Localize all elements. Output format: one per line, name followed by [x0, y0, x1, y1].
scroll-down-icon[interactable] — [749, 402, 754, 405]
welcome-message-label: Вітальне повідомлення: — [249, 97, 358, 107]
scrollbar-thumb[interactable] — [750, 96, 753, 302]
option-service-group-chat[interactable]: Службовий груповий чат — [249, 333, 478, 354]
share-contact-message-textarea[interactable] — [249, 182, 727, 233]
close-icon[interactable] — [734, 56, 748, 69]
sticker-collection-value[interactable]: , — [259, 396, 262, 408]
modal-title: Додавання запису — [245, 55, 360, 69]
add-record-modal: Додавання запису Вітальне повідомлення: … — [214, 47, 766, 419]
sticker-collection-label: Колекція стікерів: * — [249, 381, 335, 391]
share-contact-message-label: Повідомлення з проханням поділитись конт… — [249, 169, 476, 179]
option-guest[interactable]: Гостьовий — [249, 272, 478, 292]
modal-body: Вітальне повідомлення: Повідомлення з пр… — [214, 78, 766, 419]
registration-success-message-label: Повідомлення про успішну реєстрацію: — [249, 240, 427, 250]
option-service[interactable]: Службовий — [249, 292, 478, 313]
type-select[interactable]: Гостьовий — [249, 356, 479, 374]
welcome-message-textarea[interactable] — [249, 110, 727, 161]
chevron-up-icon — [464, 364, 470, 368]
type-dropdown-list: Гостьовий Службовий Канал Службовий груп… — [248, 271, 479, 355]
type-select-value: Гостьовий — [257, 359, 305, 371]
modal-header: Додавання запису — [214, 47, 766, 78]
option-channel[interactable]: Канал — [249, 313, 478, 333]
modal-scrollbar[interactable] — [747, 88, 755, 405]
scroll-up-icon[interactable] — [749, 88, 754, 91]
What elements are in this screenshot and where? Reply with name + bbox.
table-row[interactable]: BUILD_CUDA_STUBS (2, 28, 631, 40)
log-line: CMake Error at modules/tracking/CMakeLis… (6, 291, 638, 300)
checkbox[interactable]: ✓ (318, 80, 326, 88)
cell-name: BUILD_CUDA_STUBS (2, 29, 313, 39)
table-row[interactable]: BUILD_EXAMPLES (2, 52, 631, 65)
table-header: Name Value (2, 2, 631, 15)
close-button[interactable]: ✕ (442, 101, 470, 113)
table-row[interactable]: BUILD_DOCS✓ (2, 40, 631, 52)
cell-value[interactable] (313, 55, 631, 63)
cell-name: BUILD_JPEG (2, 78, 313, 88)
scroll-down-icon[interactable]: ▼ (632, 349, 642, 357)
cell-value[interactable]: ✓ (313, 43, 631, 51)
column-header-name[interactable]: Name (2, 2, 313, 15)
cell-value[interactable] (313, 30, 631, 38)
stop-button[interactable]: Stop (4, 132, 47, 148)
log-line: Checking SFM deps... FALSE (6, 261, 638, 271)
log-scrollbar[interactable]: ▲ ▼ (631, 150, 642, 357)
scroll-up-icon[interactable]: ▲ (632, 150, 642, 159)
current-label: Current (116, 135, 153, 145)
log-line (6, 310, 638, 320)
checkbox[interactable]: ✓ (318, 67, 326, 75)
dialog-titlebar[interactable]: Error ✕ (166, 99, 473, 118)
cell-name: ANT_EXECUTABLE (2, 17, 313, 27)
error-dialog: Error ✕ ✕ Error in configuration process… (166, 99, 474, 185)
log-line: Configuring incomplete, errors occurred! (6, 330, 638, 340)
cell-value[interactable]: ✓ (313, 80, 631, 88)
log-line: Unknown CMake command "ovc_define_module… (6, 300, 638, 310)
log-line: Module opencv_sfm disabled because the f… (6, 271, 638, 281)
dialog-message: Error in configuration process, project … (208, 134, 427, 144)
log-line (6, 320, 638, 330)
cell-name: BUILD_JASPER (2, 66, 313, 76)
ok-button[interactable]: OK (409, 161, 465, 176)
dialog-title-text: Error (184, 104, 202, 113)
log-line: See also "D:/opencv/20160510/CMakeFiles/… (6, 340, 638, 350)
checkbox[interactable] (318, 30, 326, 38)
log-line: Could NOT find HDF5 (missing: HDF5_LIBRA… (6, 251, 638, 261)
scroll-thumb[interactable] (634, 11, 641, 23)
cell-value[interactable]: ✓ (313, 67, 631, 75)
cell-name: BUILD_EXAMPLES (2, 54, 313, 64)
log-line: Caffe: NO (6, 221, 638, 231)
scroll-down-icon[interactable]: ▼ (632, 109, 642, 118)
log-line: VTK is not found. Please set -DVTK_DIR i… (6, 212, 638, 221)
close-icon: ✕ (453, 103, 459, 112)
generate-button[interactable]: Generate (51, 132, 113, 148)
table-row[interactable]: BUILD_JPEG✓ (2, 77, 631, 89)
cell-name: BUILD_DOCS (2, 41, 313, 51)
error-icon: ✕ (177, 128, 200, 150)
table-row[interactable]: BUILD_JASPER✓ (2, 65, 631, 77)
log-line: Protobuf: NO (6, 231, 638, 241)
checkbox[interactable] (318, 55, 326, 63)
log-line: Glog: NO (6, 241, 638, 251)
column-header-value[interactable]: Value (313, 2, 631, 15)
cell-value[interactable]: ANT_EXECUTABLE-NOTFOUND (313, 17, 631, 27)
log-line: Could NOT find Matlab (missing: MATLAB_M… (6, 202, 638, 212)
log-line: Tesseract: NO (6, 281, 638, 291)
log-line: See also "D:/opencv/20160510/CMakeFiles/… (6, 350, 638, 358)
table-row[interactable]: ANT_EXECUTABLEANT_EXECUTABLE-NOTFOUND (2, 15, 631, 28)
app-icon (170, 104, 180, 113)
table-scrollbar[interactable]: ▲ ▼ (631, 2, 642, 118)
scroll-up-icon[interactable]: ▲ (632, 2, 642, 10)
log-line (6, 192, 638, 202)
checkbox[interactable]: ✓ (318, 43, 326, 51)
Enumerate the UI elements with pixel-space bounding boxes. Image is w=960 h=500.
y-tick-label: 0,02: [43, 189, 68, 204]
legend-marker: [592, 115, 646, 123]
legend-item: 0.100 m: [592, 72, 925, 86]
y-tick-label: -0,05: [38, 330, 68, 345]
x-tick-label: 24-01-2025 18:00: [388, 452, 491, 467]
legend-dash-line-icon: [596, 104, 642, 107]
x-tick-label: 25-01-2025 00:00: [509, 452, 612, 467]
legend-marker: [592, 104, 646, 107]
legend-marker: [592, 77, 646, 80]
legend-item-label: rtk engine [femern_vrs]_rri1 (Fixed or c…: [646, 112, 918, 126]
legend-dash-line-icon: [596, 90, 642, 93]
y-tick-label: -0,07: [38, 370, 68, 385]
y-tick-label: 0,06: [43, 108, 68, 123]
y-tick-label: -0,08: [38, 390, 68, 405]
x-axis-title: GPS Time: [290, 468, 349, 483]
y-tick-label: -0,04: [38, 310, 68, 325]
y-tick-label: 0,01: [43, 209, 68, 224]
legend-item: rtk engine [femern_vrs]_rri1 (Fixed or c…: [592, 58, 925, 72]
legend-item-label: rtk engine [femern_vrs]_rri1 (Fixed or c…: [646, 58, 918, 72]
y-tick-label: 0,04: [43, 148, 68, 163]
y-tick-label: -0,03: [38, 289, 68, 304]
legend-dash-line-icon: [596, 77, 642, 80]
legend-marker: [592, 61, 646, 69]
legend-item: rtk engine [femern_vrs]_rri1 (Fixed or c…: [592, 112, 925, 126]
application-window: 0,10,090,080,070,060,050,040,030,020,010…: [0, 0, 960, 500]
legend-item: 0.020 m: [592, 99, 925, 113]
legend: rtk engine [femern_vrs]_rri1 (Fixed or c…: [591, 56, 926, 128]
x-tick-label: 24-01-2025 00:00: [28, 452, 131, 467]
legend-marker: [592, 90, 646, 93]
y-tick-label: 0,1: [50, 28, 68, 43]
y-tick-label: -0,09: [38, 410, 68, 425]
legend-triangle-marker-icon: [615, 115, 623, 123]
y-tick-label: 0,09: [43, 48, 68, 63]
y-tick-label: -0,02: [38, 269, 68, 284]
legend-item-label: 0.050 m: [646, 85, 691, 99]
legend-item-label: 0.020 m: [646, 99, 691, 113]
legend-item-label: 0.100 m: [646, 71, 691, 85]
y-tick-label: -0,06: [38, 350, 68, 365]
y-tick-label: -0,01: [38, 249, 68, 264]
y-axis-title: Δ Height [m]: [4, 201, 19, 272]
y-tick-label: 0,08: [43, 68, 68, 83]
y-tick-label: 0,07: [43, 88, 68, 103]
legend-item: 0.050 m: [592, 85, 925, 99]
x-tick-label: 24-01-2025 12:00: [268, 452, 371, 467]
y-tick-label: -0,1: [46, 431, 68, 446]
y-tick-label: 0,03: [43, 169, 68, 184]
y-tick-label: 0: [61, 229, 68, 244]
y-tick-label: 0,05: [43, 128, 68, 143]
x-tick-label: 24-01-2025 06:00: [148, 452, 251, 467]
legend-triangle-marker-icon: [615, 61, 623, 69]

__Problem requirements__
Which lines of the material contain "cell"? List them.

__Answer section__
cell-name: BUILD_CUDA_STUBS (2, 29, 313, 39)
cell-value[interactable] (313, 55, 631, 63)
cell-name: BUILD_JPEG (2, 78, 313, 88)
cell-value[interactable]: ✓ (313, 43, 631, 51)
cell-value[interactable] (313, 30, 631, 38)
cell-name: ANT_EXECUTABLE (2, 17, 313, 27)
cell-value[interactable]: ✓ (313, 80, 631, 88)
cell-name: BUILD_JASPER (2, 66, 313, 76)
cell-value[interactable]: ✓ (313, 67, 631, 75)
cell-name: BUILD_EXAMPLES (2, 54, 313, 64)
cell-name: BUILD_DOCS (2, 41, 313, 51)
cell-value[interactable]: ANT_EXECUTABLE-NOTFOUND (313, 17, 631, 27)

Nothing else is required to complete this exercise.